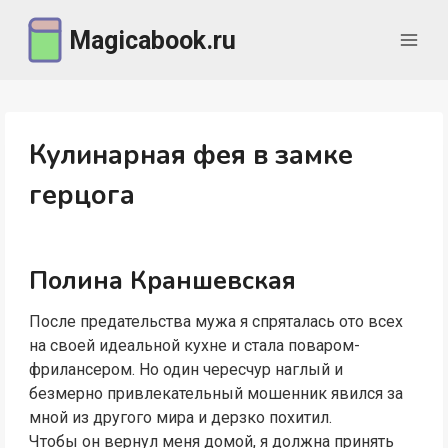
Перейти
Magicabook.ru
к
содержимому
Кулинарная фея в замке
герцога
Полина Краншевская
После предательства мужа я спряталась ото всех
на своей идеальной кухне и стала поваром-
фрилансером. Но один чересчур наглый и
безмерно привлекательный мошенник явился за
мной из другого мира и дерзко похитил.
Чтобы он вернул меня домой, я должна принять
--------------------
- Activity:
Reproduce the listing verbatim, pictures excluded.

- Output below:
Перейти
Magicabook.ru
к
содержимому
Кулинарная фея в замке
герцога
Полина Краншевская
После предательства мужа я спряталась ото всех
на своей идеальной кухне и стала поваром-
фрилансером. Но один чересчур наглый и
безмерно привлекательный мошенник явился за
мной из другого мира и дерзко похитил.
Чтобы он вернул меня домой, я должна принять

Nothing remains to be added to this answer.